Principle 10: Supervisory reporting
The supervisor collects, reviews and analyzes prudential reports and statistical returns from supervised FIs on both a solo and a consolidated basis, and independently verifies these reports through either on-site examinations or use of external experts. With respect to financial institutions targeting unserved and underserved customers, supervisors may adjust the reporting requirements to make sure they have the information needed to also understand the business models and related risks, and to carry out effective and proportionate supervision. To avoid unduly burdensome reporting requirements, supervisors need first to identify the key risk indicators that need to be monitored.
Principle 11: Corrective and sanctioning powers of supervisors
The supervisor acts at an early stage to address unsafe and unsound practices or activities that could pose risks to banks or to the financial system. The supervisor has at its disposal an adequate range of supervisory tools to bring about timely corrective actions. This includes the ability to revoke the financial provider license or to recommend its revocation. This is especially important in the case of EMIs, especially those offered by MNOs. Laws or regulations should ensure that these providers are separately licensed or registered for the purposes of engaging in regulated financial services. This facilitates supervision by a prudential supervisor and provides the authority for the regulator to ensure that prompt corrective actions or sanctions can be imposed if needed.

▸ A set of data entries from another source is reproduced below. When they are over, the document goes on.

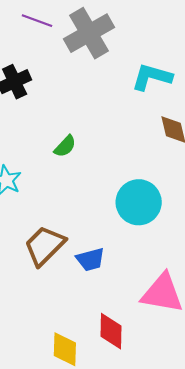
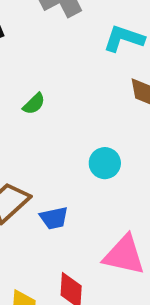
cyan circle: (139, 202) -> (105, 163), size x0.7

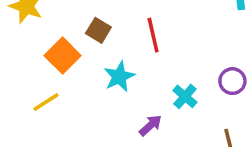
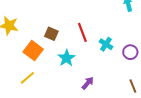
cyan cross: (185, 96) -> (106, 44), moved

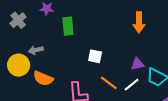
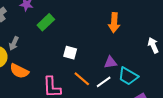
green rectangle: (68, 26) -> (46, 22), turned 48
gray arrow: (36, 50) -> (14, 43), turned -56

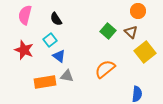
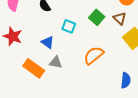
cyan square: (50, 40) -> (69, 26), moved, turned -32
orange rectangle: (45, 82) -> (34, 68), turned 45

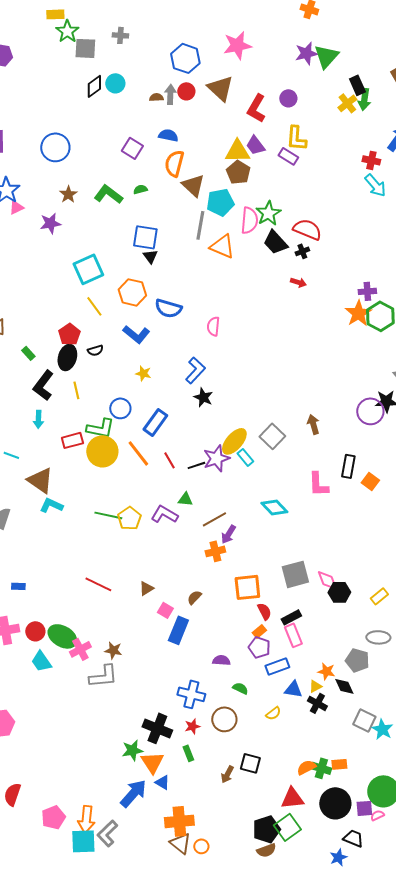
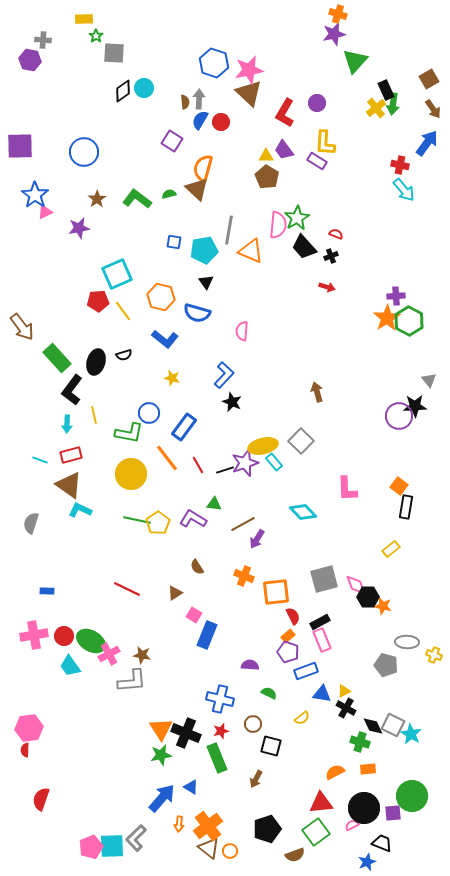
green star: (67, 31) -> (96, 36), size x0.6
gray cross: (120, 35) -> (43, 40), moved
pink star: (237, 45) -> (249, 70), moved
purple star: (306, 53) -> (334, 34), moved
red circle: (186, 91) -> (221, 122), moved
brown semicircle: (156, 97) -> (185, 102), turned 88
blue semicircle: (168, 135) -> (200, 120), moved, turned -72
purple square: (132, 148) -> (172, 141), moved
yellow triangle: (237, 151) -> (266, 156), size x0.6
brown triangle: (193, 185) -> (197, 189), moved
cyan pentagon: (220, 202) -> (204, 250), moved
red semicircle: (307, 229) -> (336, 234), size x0.5
blue square: (145, 237) -> (174, 242), size x0.6
black triangle: (150, 256) -> (206, 282), moved
red pentagon: (69, 334) -> (98, 301), moved, turned 30
green rectangle: (28, 353) -> (57, 358), size x2.0
yellow line: (76, 390) -> (94, 415), moved
brown arrow: (313, 424) -> (317, 392), moved
red rectangle: (72, 440) -> (71, 455), moved
yellow ellipse: (234, 441) -> (263, 446), turned 36
yellow circle: (102, 451) -> (131, 474), moved
black rectangle: (348, 466) -> (406, 507), moved
orange cross: (215, 551) -> (244, 576), moved, turned 36
yellow rectangle: (379, 596) -> (391, 549), moved
brown semicircle: (194, 597) -> (197, 567), moved, turned -77
orange star: (326, 671) -> (383, 606), moved
black diamond: (344, 686) -> (373, 726), moved
brown circle: (224, 719) -> (253, 724), size x0.7
green rectangle: (188, 753) -> (217, 758), size x1.8
orange triangle: (152, 762) -> (161, 729), moved
black square: (250, 763) -> (271, 746), moved
green cross: (321, 768) -> (360, 742), moved
pink semicircle: (377, 815) -> (352, 825), moved
pink pentagon: (53, 817) -> (91, 847), moved
orange arrow: (86, 819) -> (179, 824), moved, size x0.6
orange cross: (179, 821) -> (208, 826), turned -32
black pentagon: (266, 829) -> (267, 829), moved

Principle 12: Consolidated supervision
An essential element of banking supervision is that the supervisor supervises the banking group on a consolidated basis, adequately monitoring and, as appropriate, applying prudential standards to all aspects of the business conducted by the banking group worldwide.
No one group will have sufficient pressure on digital lenders but there was quite a bit of concern about reputational risk by providers, investors and regulators so the business case for being proactive may help move the needle quicker than would have been possible for other providers such as MFIs in the past. In addition digital borrowers, especially those borrowing online as well as via a mobile are quite connected to others and do comparison shop. In addition, information made available at the finger tips of customers online especially mobile friendly portals will be able to gather data and can be encouraged to demand better consumer protection principles and responsible lending practices that were not possible only a few years ago.

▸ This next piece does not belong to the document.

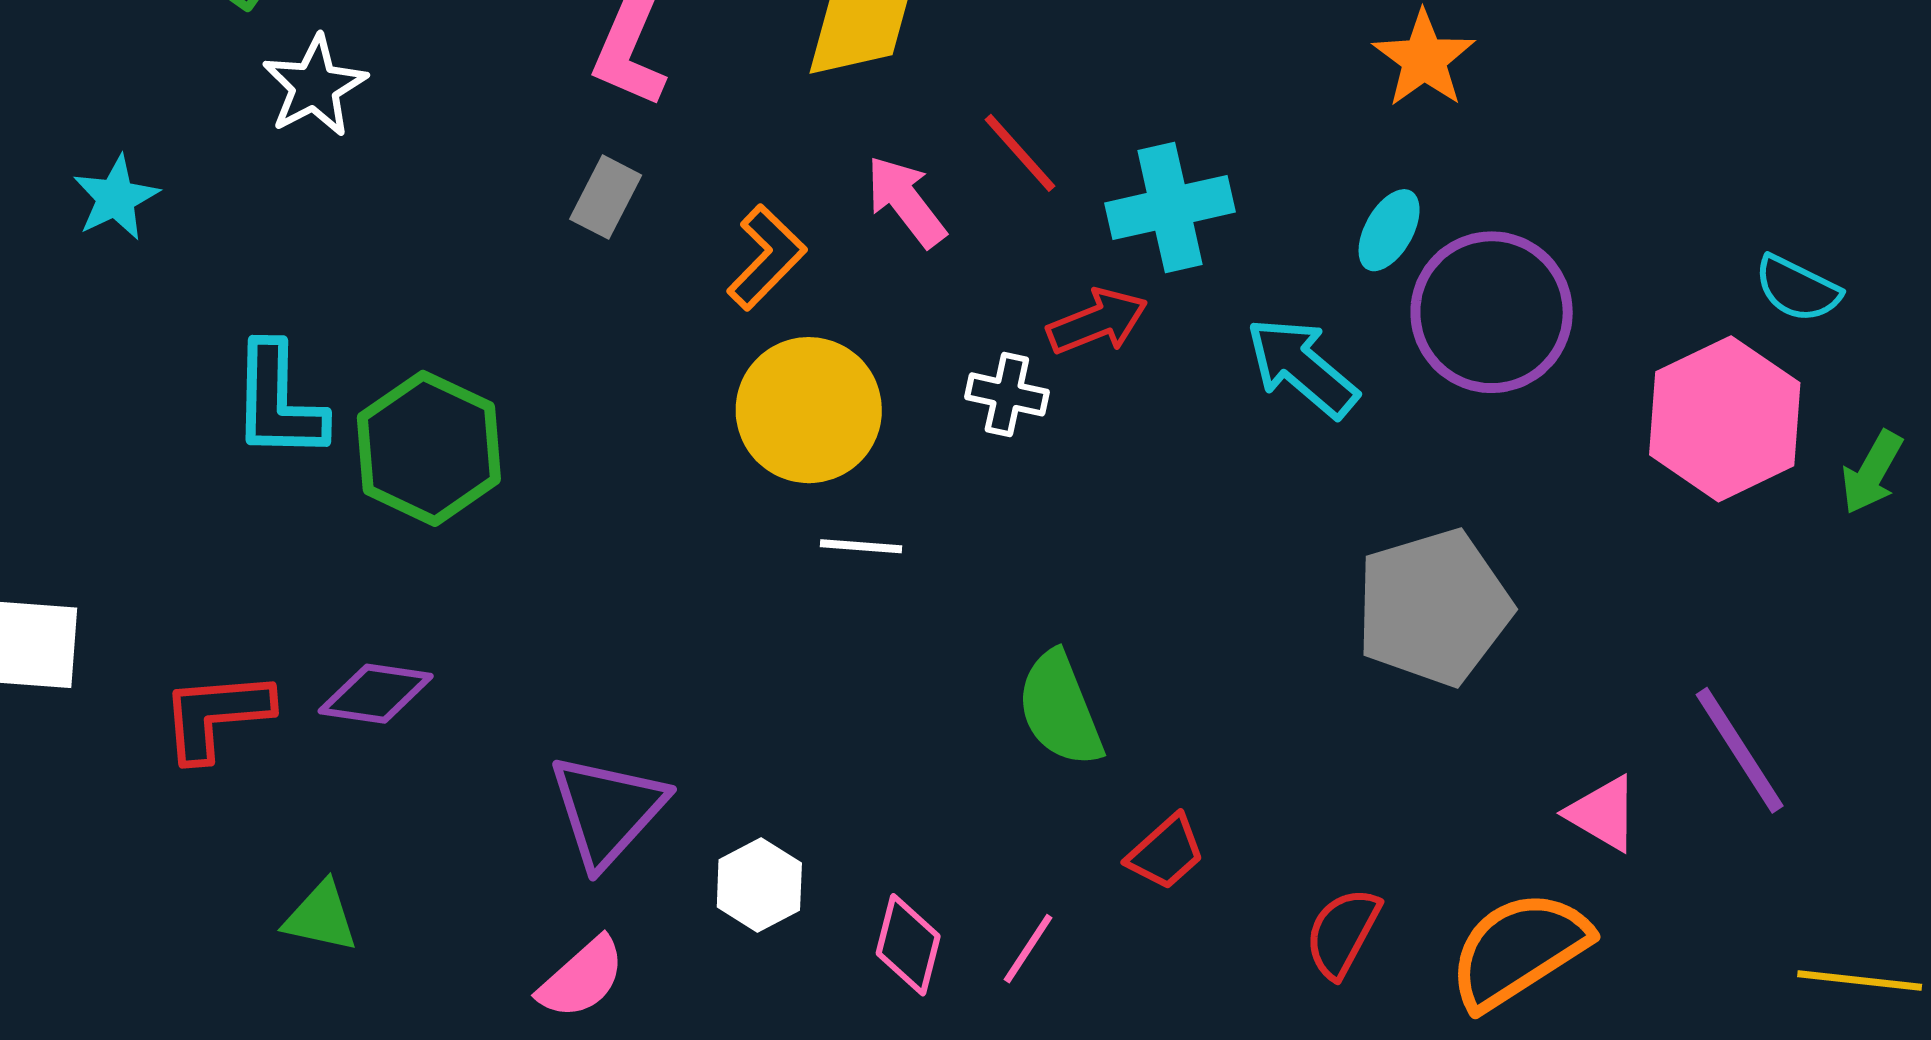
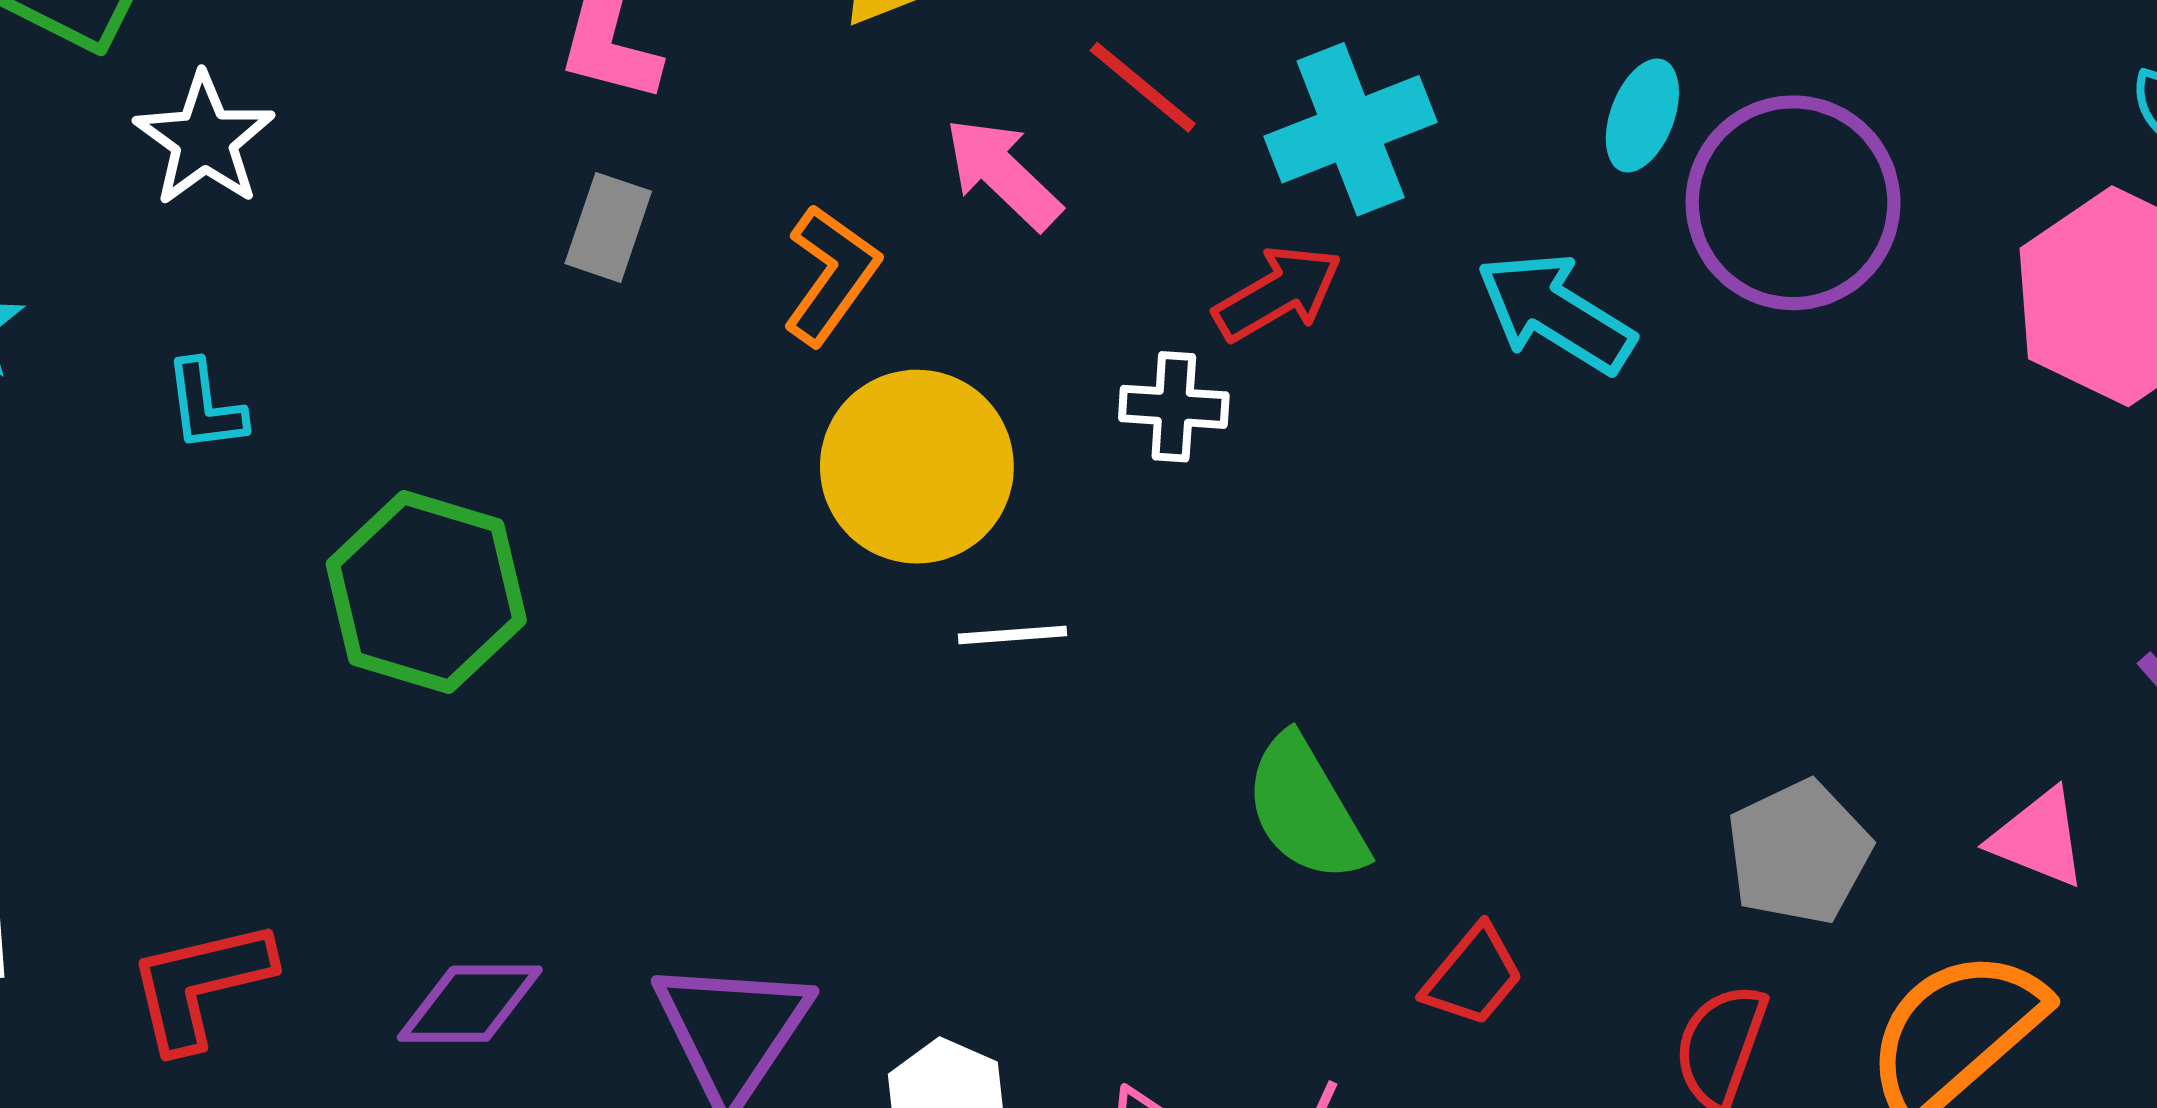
cyan L-shape: (278, 402) -> (205, 406), moved, size x0.6
gray pentagon: (1433, 607) -> (1799, 852), moved, size x0.7
purple diamond: (376, 694) -> (470, 1004), moved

The biggest challenges will be in cultural differences especially the major divide between countries that view data privacy completely differently like Germany and China.

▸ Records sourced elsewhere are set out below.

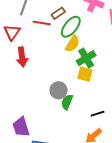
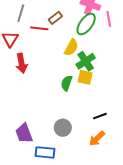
green ellipse: (71, 27) -> (86, 24), moved
gray circle: (59, 90) -> (63, 128), moved
green semicircle: (67, 102) -> (67, 83), moved

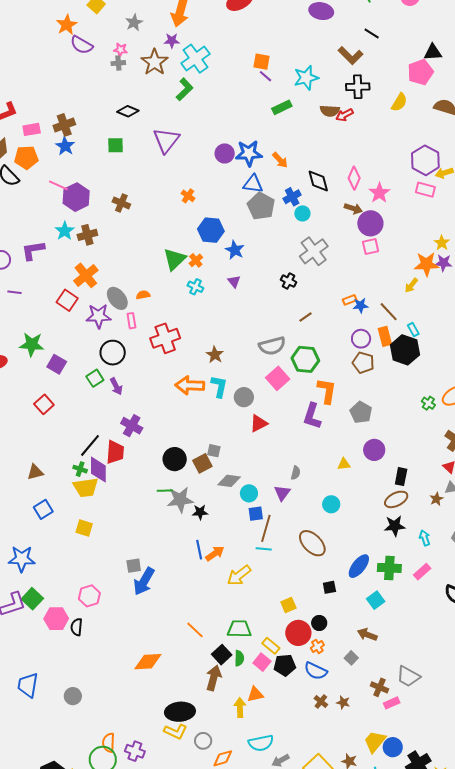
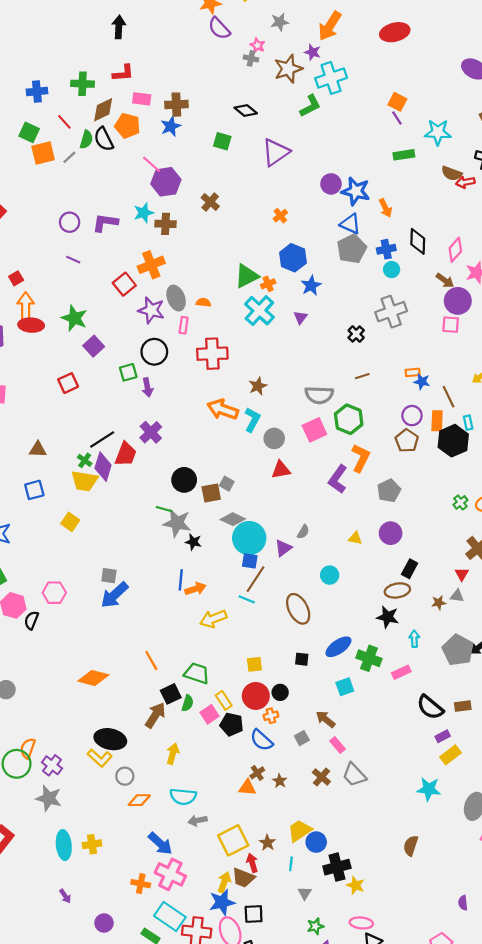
cyan cross: (195, 287) -> (259, 311), size x1.8
cyan circle: (249, 493) -> (249, 538), size x1.8
orange triangle: (255, 694) -> (247, 788), moved
pink rectangle: (392, 703) -> (337, 745), moved, turned 56

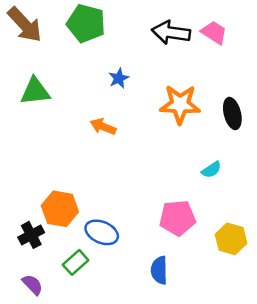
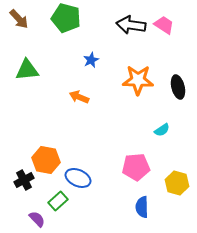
brown arrow: (25, 25) -> (19, 19), size x0.7
blue semicircle: (159, 270) -> (142, 207), moved
purple semicircle: (32, 285) -> (37, 219), moved

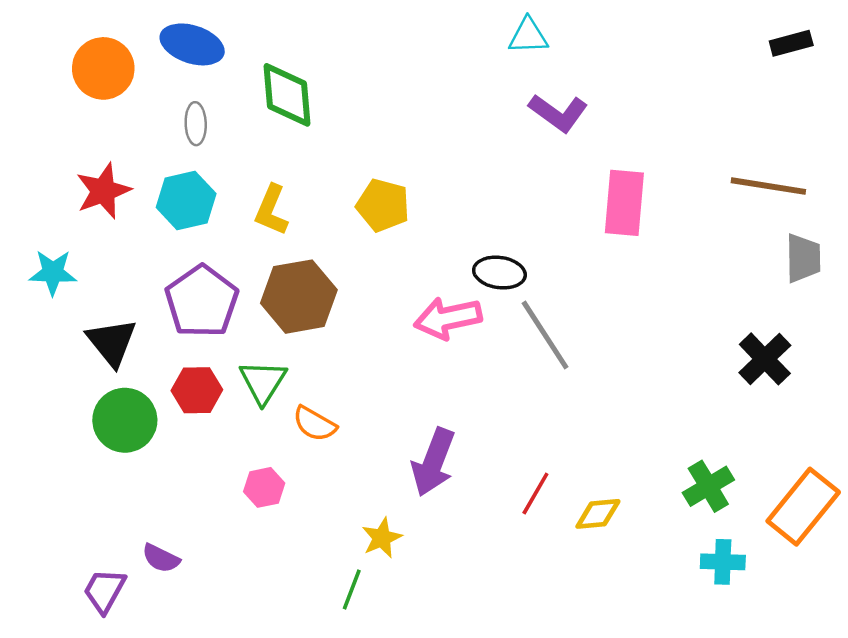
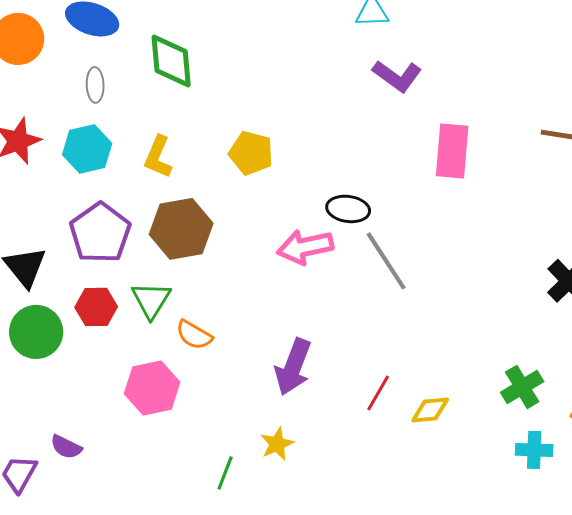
pink hexagon: (264, 487) -> (152, 388), size x1.6
yellow star: (382, 538) -> (277, 444), moved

In addition, in markets with little or no policies and those with limited supervisory capacities, ensuring oversight will need to be done in stages as consumer risks become clearer and evidence brings issues to light. Helping develop strategies that build on industry and that are customer-driven may be the best option, especially where regulators/supervisors struggle with capacity issues. Regtech developments may hold promise for support in this area (Philippines mobile app consumer protection tool).